Annastacia Palaszczuk nonetheless retains net positive personal ratings of 45% approval (down five since February) and 39% disapproval (up three), while Opposition Leader David Crisafulli is up five on approval to 31% and down five on disapproval to 23%, with the uncommitted remainder of 46% suggesting an ongoing weakness in name recognition. Palaszczuk leads Crisafulli as preferred premier by 41-28.
Further questions on Palaszczuk, some tailored to reflect lines of criticism she has received recently (particularly from the News Corp papers), find 50% agreeing and 19% disagreeing that she “enjoys the high life” and 35% agreeing and 32% disagreeing that she is “easily influenced” (presumably by lobbyists). However, 52% agree that she works hard and 60% that she cares about Queensland, compared with 27% and 25% who disagree.
The poll was conducted from June 23 to 30 from a sample of 1044.

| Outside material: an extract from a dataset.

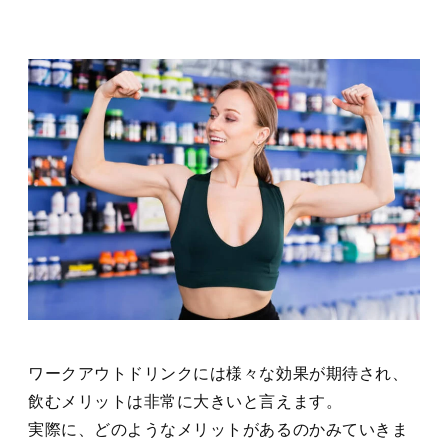
ワークアウトドリンクには様々な効果が期待され、
飲むメリットは非常に大きいと言えます。
実際に、どのようなメリットがあるのかみていきま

UPDATE: Further results from the poll in Thursday’s Courier Mail include a finding that Annastacia Palaszczuk is rated best Queensland Premier of the twenty-first century by 21%, compared with 20% for Peter Beattie, 17% for Campbell Newman and 12% for Anna Bligh. Asked who they would favour as Labor leader if Palaszczuk became unavailable, the runaway winner was uncommitted on 57%, followed by “someone else” on 17%. That left 11% for Steven Miles, 7% for Cameron Dick, 5% for Yvette D’Ath and 3% for Shannon Fentiman. After being required to accept the proposition that Queensland has a “health crisis”, 54% included state government mismanagement as a factor to blame, with COVID-19 and the flu on 52% and underfunding of aged care and disability places on 39%.